Changes of cellular concentrations of miRNAs which may simultaneously downregulate expression of ROS producers and neutralizers must be connected to circuits which specifically regulate death and survival in particular conditions. Depending on the ROS level, regulation may be organized in positive or negative feedback loops and thus cells adjust their redox environment to achieve optimal levels for specific cellular processes.

7. Role of miRNAs as Regulators of Redox Balance in Cancer Development

It is well known that redox balance is impaired and that ROS levels are persistently high in cancer cells. These increased levels may result in activation of oncogenes and oncogenic signals [168], and some cancer cell lines can produce constitutively high levels of ROS which result in their increased proliferation [43]. To cope with excess levels of ROS, cancer cells have developed systems by which they adapt through activation of antioxidant pathways and development of efficient mechanisms for neutralization of ROS An increased level of antioxidants in cells may promote tumor growth and metastasis; a small increase enhances metastasis of melanoma or progression of lung cancer in mice [169,170]. Each cell type has its own specific optimal levels of ROS which allow to regulate proliferation and other processes. This can be obtained through adjustment of the levels of enzymes responsible for production or neutralization of ROS and may be connected to miRNA levels; for example, miR-99a and miR-137 which target ROS producers such as NOX are downregulated in adenocarcinoma [55] and prostate cancer [65], respectively and miR-212 which targets SOD2 is decreased in colorectal cancer, causing elevation of SOD2 levels [103]. Enzymes which are responsible for H2O2 neutralization can be either down- or upregulated by miRNAs.

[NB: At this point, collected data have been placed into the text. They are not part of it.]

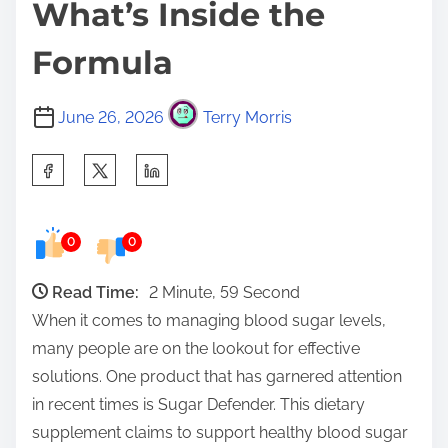
What’s Inside the
Formula
June 26, 2026
Terry Morris
S
h
a
0
0
r
e
Read Time:
2 Minute, 59 Second
t
When it comes to managing blood sugar levels,
h
many people are on the lookout for effective
i
solutions. One product that has garnered attention
s
in recent times is Sugar Defender. This dietary
p
supplement claims to support healthy blood sugar
o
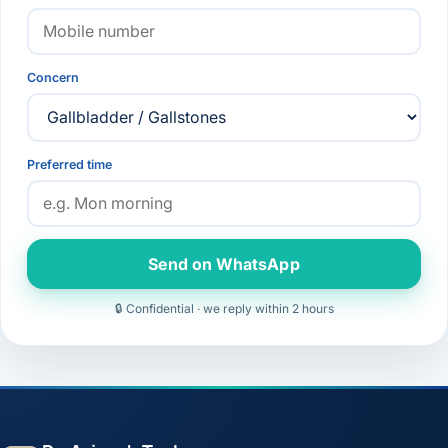
Concern
Preferred time
Send on WhatsApp
🔒 Confidential · we reply within 2 hours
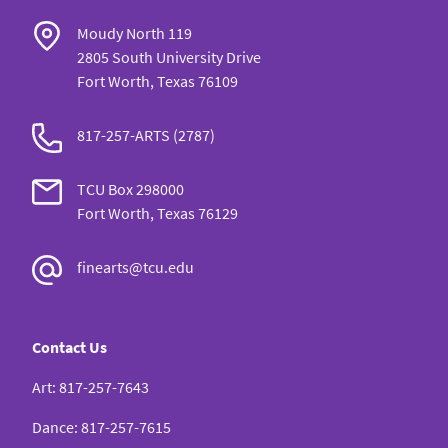
Moudy North 119
2805 South University Drive
Fort Worth, Texas 76109
817-257-ARTS (2787)
TCU Box 298000
Fort Worth, Texas 76129
finearts@tcu.edu
Contact Us
Art
:
817-257-7643
Dance
:
817-257-7615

MiR-510 and miR-596 target PRDX1, and miR-510 is elevated in breast cancer [120] whereas miR-596 is downregulated in gastric cancers [121]. PRDX3 levels are elevated in prostate cancer and reduced by miR-23b [126]. Changes of PRDX3 are also observed in medulloblastoma where miR-383 is underexpressed [127]. These varying effects show that miRNAs may be responsible for pathological states in cells through influencing redox systems and that adjustment of ROS levels is achieved in different ways in different cell types.

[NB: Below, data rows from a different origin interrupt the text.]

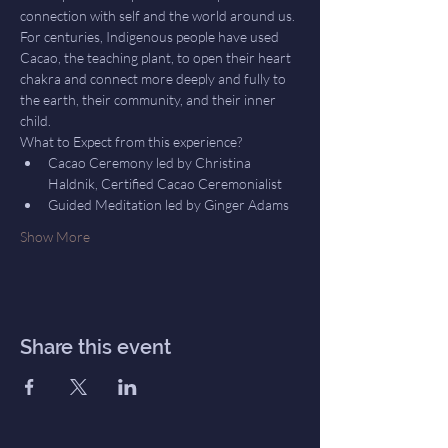
connection with self and the world around us.
For centuries, Indigenous people have used 
Cacao, the teaching plant, to open their heart 
chakra and connect more deeply and fully to 
the earth, their community, and their inner 
child.
What to Expect from this experience?
Cacao Ceremony led by Christina 
Haldnik, Certified Cacao Ceremonialist
Guided Meditation led by Ginger Adams
Show More
Share this event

The multiple examples of miRNAs which can directly target genes connected to redox equilibrium indicate that miRNAs are important modulators of redox balance. Apparently paradoxical phenomena sometimes occur and remain to be understood, such as when oxidative stress induces an increase in the levels of miRNAs which target and suppress expression of genes coding for enzymes which neutralize ROS, or when the same miRNA targets genes coding for enzymes with opposing functions in redox regulation. Taken together, the studies reviewed here indicate the existence of very sensitive, strictly regulated, and conserved regulation mechanisms which allow cells to survive when exposed to chronic oxidative stress.